United States Sentencing Guidelines § 3E1.1(a) provides for a two point reduction in the defendant's offense level if he clearly demonstrates acceptance of responsibility for his offense. A defendant who qualifies for this reduction is eligible for an additional one point reduction if the original offense level is 16 or greater and the defendant has assisted authorities in the investigation or prosecution of his own misconduct by (1) timely providing complete information to the government concerning his own involvement in the offense, or (2) timely notifying authorities of his intention to enter a plea of guilty. See U.S.S.G. § 3E1.1(b).
The application notes to this section state:
Entry of a plea of guilty prior to the commencement of trial combined with truthfully admitting the conduct comprising the offense of conviction, and truthfully admitting or not falsely denying any additional relevant conduct for which he is accountable under § 1B1.3 ․ will constitute significant evidence of acceptance of responsibility for the purposes of subsection (a). However, this evidence may be outweighed by conduct of the defendant that is inconsistent with such acceptance of responsibility.
U.S.S.G. § 3E1.1, cmt. n. 3.
The application notes to § 3E1.1 further state: “The sentencing judge is in a unique position to evaluate a defendant's acceptance of responsibility.

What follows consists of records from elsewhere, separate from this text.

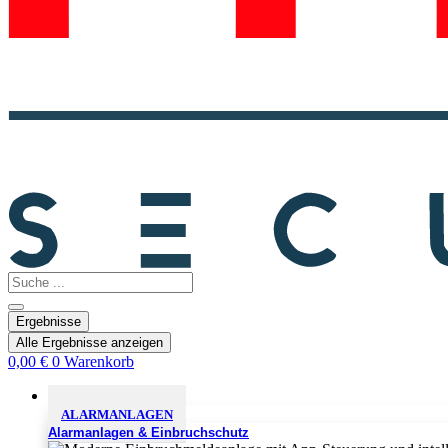
Search
...
Ergebnisse
Alle Ergebnisse anzeigen
0,00
€
0
Warenkorb
Sicherheitslösungen
ALARMANLAGEN
Alarmanlagen & Einbruchschutz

For this reason, the determination of the sentencing judge is entitled to great deference on review.” Id. cmt. n. 5. While we do not hold that any false statement made by a defendant in a fraud case renders that defendant ineligible for an acceptance of responsibility reduction, our review must be highly deferential and the district court's determination was clearly within the discretion contemplated by the guidelines.
1. The government also asked the district court to take judicial notice of the fact that Novus is a financial institution engaged in interstate commerce. The court properly declined to do so based on the plea agreement.